En 480, les trières athéniennes affirmèrent cependant, dans le détroit de Salamine, la
supériorité de la pratique de l'éperonnage sur celle de l'abordage. Cette supériorité ne fut
guère, dans l'ensemble, remise en cause durant l'époque classique, avant l'essor du gigantisme
naval qui permit aux souverains hellénistiques de dominer les mers du haut de leurs
forteresses flottantes.
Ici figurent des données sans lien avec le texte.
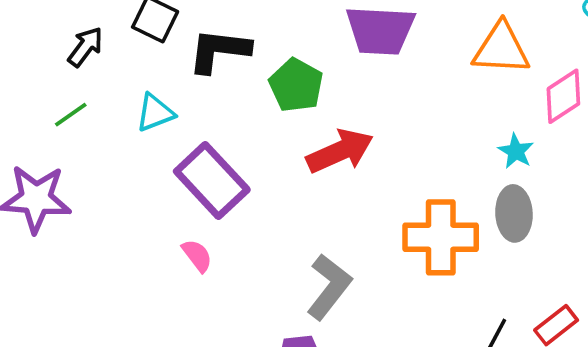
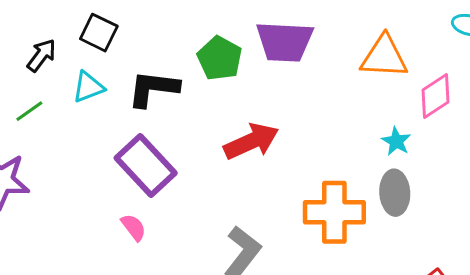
black L-shape: (219, 50) -> (153, 88), moved
green pentagon: (296, 85) -> (220, 58), moved
cyan triangle: (155, 113) -> (88, 87), moved

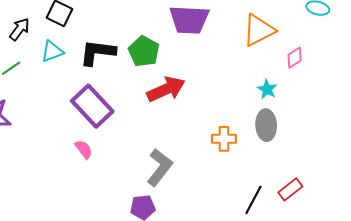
orange triangle: (384, 57) -> (259, 30), turned -30
green pentagon: (220, 58) -> (144, 51), moved
pink diamond: (436, 96) -> (295, 58), size x0.7
orange cross: (334, 212) -> (224, 139), size x0.6

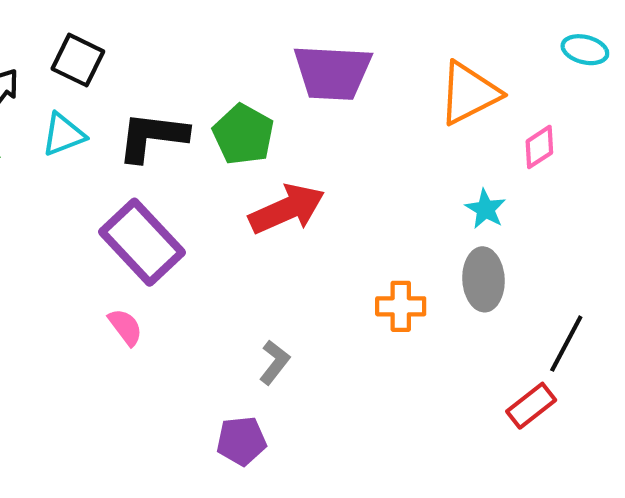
gray L-shape: (160, 167) -> (274, 362), size x0.6
black line: (253, 200) -> (566, 344), moved

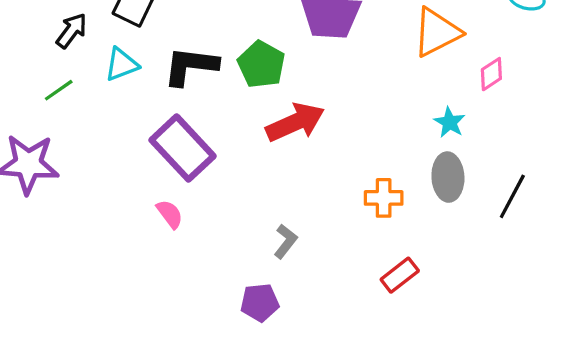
black line: (566, 344) -> (512, 196), moved
red rectangle: (531, 406) -> (400, 275), moved

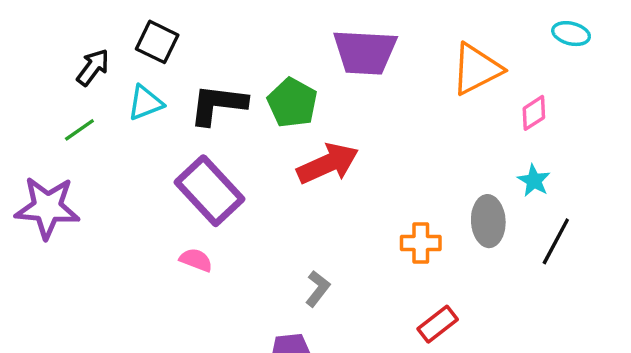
cyan star: (450, 122) -> (534, 181), moved
pink semicircle: (170, 214) -> (196, 260), turned -32

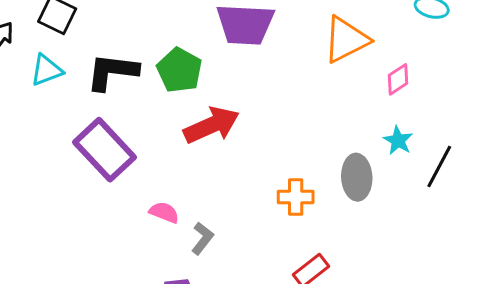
black line: (556, 241) -> (439, 166), moved
pink semicircle: (196, 260) -> (164, 212), moved

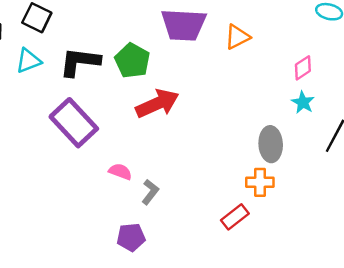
orange triangle: (346, 40) -> (237, 37), moved, size x0.7
cyan star: (398, 140) -> (303, 102), moved
orange cross: (296, 197) -> (260, 182), moved

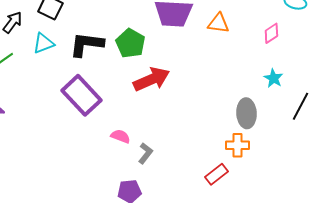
orange triangle: (237, 37) -> (218, 23), turned 35
pink diamond: (303, 68) -> (271, 33), moved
Le nouveau mode de combat ressort clairement de la description par
Diodore de Sicile (XX, 51, 2-4) de la bataille que se livrèrent Ptolémée Sôter et Démétrios
Poliorcète en 307 dans les eaux de Salamine de Chypre :
« Quand les trompettes donnèrent le signal du combat et que les deux forces armées
poussèrent leurs cris de guerre, tous les navires portèrent une terrible attaque; en usant d'abord
des arcs et des pétroboles, puis en lançant des volées de javelots, on blessait ceux qui se
trouvaient à portée; ensuite, lorsque les vaisseaux se rapprochèrent et furent sur le point de se
heurter avec violence, les combattants du pont se baissèrent, tandis que les rameurs, stimulés
par les maîtres de nage, mettaient plus de cœur à l'ouvrage. Avançant avec force et violence,
tantôt les navires s'arrachèrent leurs avirons - ce qui leur interdit la fuite et la poursuite, et
empêcha leurs équipages, malgré leur désir d'en venir aux mains, de s'élancer au combat;
tantôt, après s'être heurtés frontalement de leurs éperons, ils se dégagèrent pour porter un
autre coup, tandis que les hommes du bord se blessaient les uns les autres, tant les cibles
étaient proches. Certains, une fois que les triérarques avaient frappé de flanc et solidement
fiché leurs éperons, sautèrent sur les navires ennemis, où ils reçurent et portèrent de nombreux
coups terribles: tantôt en effet, après s'être accrochés au bateau voisin, perdant l'équilibre, ils
tombaient dans la mer et mouraient immédiatement sous les coups de lance des hommes du
bord; tantôt, réussissant dans leur entreprise, ils tuaient leurs adversaires ou les contraignaient,
en raison de l'exiguïté du terrain, à se précipiter dans l'eau ».
136
Pour parer aux attaques frontales des vaisseaux macédoniens, qui étaient dotés de
solides bossoirs, les Rhodiens, continuant à se fier à leurs qualités manœuvrières, "avaient mis
au point" en 201, nous dit Polybe (XVI, 4, 12), "un procédé ingénieux. Ils faisaient piquer de
l'avant leurs navires, en sorte qu'ils recevaient les coups au-dessus de la ligne de flottaison,
tandis qu'ils touchaient leurs adversaires au-dessous, ouvrant ainsi dans leurs coques des
brèches irréparables".
1 - Le système du mercenariat.
Le mercenaire est un soldat professionnel dont la conduite est avant tout dictée, non
pas par son appartenance à une communauté politique, mais par l'appât du gain: c'est la
conjonction de ces trois aspects, de spécialiste, d'apatride et de stipendié, qui fait l'originalité
de ce type humain dans le monde antique; comme dans le monde moderne.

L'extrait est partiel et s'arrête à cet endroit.